A friend whose son is thinking about going to Philmont Scout Ranch in Cimmaron, New Mexico, asked me about my experience there. Of course, I immediately recalled stories like this one:
One of our activities was a trail ride on “line ponies,” docile beasts trained to follow the horse in front of them, and accustomed to having a new, and inexpert, rider every day. We were excited. We learned how to get on the horse from the correct side. We felt tall in the saddle, and terribly authentic in our cowboy hats.
One of our hikers, however, always wore a white sailor’s cap; it looked odd on the mountain trails in the southern Rockies, but it was especially out of place on horseback in this most Western of settings. About fifteen minutes into our ride, as the line of ponies and riders crossed a dry creek bed, the sailor’s horse suddenly stopped and seemed to stretch out, almost like a rocking horse without the rockers. I think the lad said something like, “Whoa!” and we all looked. At this, the horse began to piss, an impressive stream to us city boys who had never seen such a large animal relieving itself, and being 15 years old, we found the moment fraught with humor. We laughed. We hooted.
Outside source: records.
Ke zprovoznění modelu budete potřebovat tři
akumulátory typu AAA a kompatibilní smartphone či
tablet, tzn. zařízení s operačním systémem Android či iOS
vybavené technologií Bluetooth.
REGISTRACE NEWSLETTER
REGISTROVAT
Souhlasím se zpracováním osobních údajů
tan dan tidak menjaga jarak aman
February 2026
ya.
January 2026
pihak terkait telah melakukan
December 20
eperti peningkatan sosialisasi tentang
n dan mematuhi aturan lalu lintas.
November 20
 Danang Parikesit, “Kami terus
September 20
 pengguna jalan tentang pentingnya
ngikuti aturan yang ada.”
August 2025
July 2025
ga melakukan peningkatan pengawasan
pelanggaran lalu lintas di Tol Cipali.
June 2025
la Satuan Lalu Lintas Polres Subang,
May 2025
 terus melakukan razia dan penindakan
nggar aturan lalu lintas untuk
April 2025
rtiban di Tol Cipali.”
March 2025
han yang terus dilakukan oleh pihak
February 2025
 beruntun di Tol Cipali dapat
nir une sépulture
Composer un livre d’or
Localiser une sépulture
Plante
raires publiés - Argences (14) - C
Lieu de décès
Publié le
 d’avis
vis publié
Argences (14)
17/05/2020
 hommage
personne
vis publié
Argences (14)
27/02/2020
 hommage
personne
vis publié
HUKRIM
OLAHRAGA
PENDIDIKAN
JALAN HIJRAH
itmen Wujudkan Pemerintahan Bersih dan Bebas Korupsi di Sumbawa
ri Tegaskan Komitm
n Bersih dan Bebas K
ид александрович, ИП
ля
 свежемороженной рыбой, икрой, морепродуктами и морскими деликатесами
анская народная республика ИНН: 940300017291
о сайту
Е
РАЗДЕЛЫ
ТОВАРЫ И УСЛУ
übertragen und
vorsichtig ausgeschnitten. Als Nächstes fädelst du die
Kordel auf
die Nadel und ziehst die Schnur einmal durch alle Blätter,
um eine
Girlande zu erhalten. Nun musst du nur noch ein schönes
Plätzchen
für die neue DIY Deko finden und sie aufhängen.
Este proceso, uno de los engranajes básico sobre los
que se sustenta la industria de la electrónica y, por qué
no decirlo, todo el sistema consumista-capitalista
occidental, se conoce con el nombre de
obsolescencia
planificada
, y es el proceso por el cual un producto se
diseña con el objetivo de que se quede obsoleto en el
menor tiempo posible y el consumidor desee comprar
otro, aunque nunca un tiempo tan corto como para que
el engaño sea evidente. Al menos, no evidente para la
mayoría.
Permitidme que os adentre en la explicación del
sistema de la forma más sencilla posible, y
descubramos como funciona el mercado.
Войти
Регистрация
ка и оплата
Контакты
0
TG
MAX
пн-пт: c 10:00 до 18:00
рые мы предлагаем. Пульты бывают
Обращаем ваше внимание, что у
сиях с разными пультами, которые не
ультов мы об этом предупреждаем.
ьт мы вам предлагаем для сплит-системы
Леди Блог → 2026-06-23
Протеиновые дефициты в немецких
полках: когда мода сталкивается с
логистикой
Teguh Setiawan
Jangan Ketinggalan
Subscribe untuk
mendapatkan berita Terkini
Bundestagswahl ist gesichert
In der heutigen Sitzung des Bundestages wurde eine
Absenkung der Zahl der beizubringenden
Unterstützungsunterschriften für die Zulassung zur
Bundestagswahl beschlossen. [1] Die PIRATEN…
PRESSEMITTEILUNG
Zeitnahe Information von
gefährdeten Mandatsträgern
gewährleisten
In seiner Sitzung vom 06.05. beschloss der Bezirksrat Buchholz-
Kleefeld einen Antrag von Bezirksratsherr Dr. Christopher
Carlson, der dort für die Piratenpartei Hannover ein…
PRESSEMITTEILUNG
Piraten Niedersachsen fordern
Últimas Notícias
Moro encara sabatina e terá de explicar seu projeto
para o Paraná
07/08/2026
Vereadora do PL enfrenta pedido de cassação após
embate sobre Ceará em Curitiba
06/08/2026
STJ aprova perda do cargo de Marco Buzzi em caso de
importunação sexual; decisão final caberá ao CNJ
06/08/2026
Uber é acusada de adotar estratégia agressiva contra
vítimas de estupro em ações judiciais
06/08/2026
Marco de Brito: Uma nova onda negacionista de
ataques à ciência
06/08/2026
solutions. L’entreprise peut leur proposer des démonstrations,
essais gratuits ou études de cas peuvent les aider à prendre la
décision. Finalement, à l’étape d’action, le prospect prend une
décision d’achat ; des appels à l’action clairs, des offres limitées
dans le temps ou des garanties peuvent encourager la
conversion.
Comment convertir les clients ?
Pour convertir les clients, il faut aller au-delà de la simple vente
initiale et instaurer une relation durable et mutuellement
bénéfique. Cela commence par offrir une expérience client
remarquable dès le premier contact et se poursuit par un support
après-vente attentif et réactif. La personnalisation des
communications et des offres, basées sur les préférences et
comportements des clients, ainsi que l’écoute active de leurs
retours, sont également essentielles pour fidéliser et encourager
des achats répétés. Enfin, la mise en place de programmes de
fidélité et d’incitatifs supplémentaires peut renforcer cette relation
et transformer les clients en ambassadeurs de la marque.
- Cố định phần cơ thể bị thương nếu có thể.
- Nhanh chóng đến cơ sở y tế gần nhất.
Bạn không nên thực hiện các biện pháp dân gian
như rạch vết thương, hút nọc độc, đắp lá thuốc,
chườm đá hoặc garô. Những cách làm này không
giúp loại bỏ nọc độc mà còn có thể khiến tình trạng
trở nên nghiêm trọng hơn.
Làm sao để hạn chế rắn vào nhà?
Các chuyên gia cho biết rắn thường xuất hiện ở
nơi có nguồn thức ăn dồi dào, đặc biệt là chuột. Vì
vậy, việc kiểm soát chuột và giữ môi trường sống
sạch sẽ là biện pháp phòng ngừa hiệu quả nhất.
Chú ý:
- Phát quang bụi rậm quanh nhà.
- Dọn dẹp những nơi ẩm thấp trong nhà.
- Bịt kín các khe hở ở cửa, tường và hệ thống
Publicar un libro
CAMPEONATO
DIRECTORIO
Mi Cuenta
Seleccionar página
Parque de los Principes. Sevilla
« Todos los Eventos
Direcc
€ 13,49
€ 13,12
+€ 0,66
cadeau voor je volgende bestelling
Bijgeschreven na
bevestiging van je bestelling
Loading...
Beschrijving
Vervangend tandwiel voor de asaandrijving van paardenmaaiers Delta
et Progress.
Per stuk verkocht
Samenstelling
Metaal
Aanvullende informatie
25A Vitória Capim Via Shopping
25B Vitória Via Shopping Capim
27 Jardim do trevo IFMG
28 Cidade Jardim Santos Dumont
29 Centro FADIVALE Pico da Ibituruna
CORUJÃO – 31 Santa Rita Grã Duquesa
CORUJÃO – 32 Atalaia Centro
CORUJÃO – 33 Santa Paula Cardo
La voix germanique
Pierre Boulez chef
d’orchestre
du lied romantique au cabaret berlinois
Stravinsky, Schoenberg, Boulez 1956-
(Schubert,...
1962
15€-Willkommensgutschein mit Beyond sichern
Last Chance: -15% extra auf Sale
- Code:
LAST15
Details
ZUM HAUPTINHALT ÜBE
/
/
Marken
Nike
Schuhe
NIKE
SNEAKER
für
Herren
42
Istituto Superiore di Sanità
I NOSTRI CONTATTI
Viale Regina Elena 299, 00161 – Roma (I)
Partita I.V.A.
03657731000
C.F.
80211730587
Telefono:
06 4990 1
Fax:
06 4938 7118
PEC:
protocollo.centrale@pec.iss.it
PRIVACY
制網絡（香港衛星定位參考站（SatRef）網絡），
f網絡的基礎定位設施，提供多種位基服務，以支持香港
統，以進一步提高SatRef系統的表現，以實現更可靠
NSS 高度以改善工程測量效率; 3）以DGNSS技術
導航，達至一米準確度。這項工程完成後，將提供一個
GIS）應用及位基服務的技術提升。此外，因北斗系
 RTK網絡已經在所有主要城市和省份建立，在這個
The lad atop the rocking horse, his curiosity outweighing his ability to see into the immediate future, tilted his head and looked down to see what everyone else could see, a growing pool of horse piss, and quite a pool it was on the baked, dry ground. At this moment, his hat fell off.
This would have been enough. It would have been enough to see the white hat fall into the pool of horse piss. But fate was about to hand us a Lifetime Scouting Memory. For this was a sailor hat, and it landed right side up and floated, and then, almost magically, it began to turn in the eddies of the pond, and draw ever closer to the foot of the waterfall where the splashing pee sparkled like diamonds in the morning sun. The boy shouted, “Hey!” but this did nothing to stop the horse, the hat or our laughter, which now bordered on hysteria.
But all good things must come to an end. The horse finished, one of the guide Scouts rode over, picked up the hat and handed it back to its owner. He did not put it on.